In attending the last six INGRoup conferences, I have observed an interesting trend in question-and-answer sessions during INGRoup panels. As an example of this trend, I (a communication scholar) presented a study on the use of questions in military teams in 2011 (Keyton & Beck, 2011). We analyzed interactions in three-person teams from a communicative perspective, examining how questions functioned during these task-oriented exchanges. When it was time for the question-and-answer period, a social psychologist raised his hand and asked a question about cognitive outcomes. There was nothing technically wrong about his question, but it clearly reflected his discipline’s view of group research (and I felt the question ignored the purpose of my research study that focused on behavior). This is not an uncommon phenomenon at INGRoup, and I have certainly taken part. I have asked psychologists and management scholars about communicative aspects to their design, clearly portraying my perspective to conducting research. The problem is that, at the end of the day, group research has not progressed from these discussions; we are still scholars from several different disciplines coming together for a few days in the name of interdisciplinary collaboration, but when we arrive we hold to and critique from our disciplinary silos, and then leave again until the next time we can be interdisciplinary.
Such exchanges can be frustrating for scholars, whether at conferences or in journals. If bringing together different disciplinary perspectives in the name of collaboration is the purpose of these interdisciplinary forums, then how can we produce something more (synergy, if you will) from our individual perspectives?
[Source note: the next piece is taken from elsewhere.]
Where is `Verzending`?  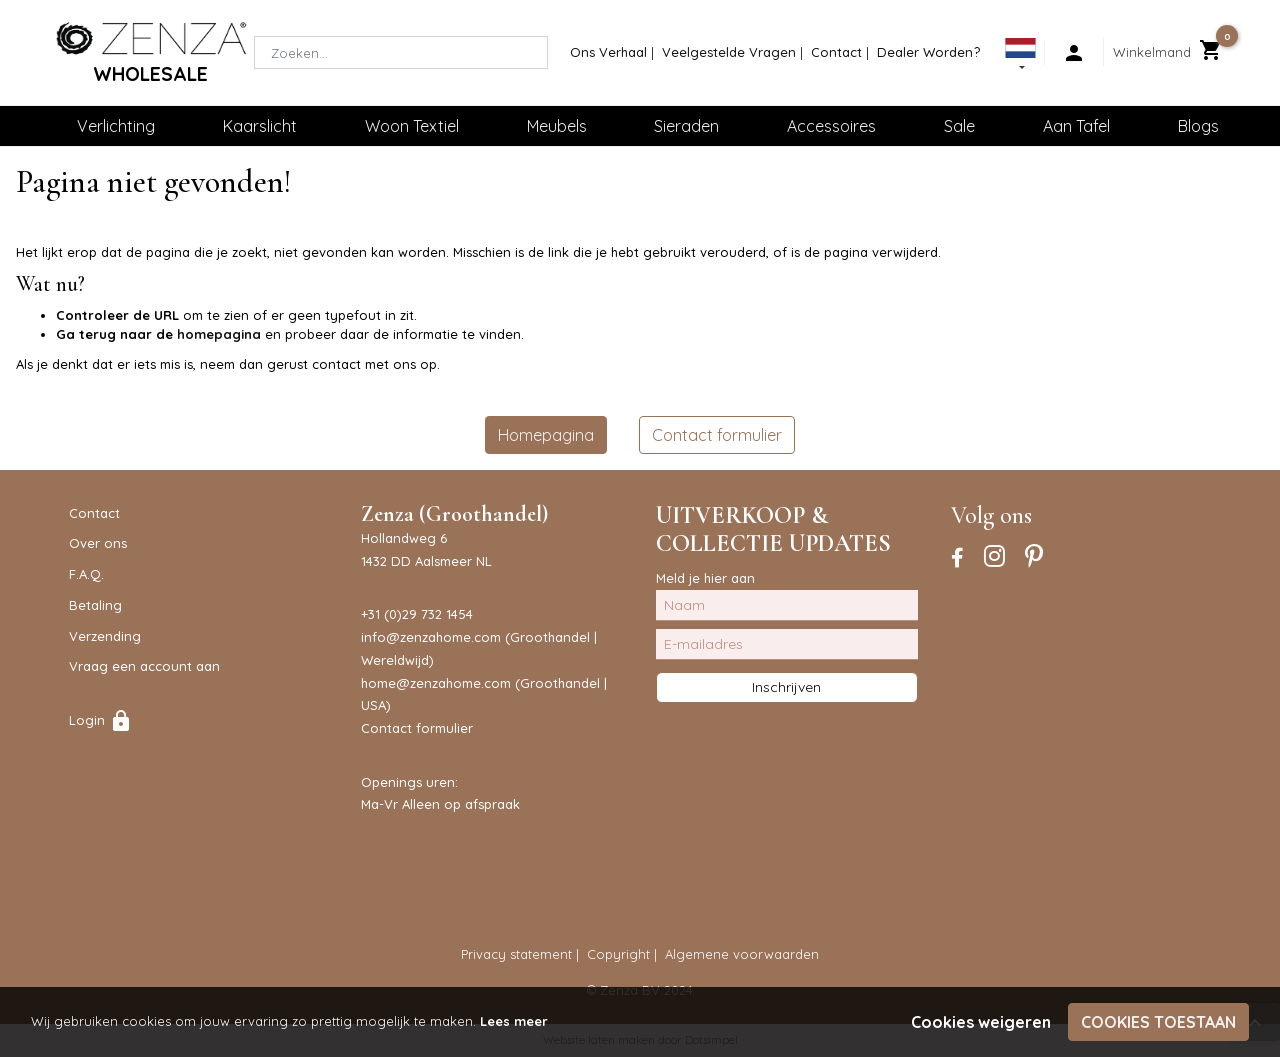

The purpose of this forum is to investigate our ability to use interdisciplinary outlets for the betterment of group scholarship. Importantly, we also consider methodology more specifically as an area that may be preventing true interdisciplinary collaboration in our work.
Following are three essays from prominent group scholars, who also represent different disciplines. They have each written an essay in an effort to improve our interdisciplinary contributions to the field of group research. Two questions have guided their essays:
How can scholars use comments outside their discipline to enhance their research?
How can scholars from different disciplines integrate methodological differences to enhance group research?
Following the essays, we have asked Eduardo Salas, INGRoup’s 2012 Joseph E. McGrath Award winner for Lifetime Achievement in the Study of Groups, to respond in hopes of offering additional insight into how we can build toward a more interdisciplinary focus for our research. Our hope is to foster a dialogue that may move us toward a set of best interdisciplinary practices in both our journals and conferences for the betterment of group research.
Footnotes
Declaration of Conflicting Interests
The author(s) declared no potential conflicts of interest with respect to the research, authorship, and/or publication of this article.
Funding
The author(s) received no financial support for the research, authorship, and/or publication of this article.